Assignment
Reprint the lines below as they are, minus the pictures.

---------- Material for this exercise ----------

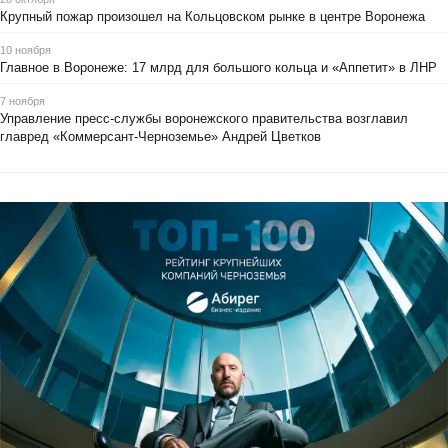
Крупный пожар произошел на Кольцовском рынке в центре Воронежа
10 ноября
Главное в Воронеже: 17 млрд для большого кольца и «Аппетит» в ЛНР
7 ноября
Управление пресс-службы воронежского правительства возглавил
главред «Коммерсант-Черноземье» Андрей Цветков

----------

Written response
Крупный пожар произошел на Кольцовском рынке в центре Воронежа
10 ноября
Главное в Воронеже: 17 млрд для большого кольца и «Аппетит» в ЛНР
7 ноября
Управление пресс-службы воронежского правительства возглавил
главред «Коммерсант-Черноземье» Андрей Цветков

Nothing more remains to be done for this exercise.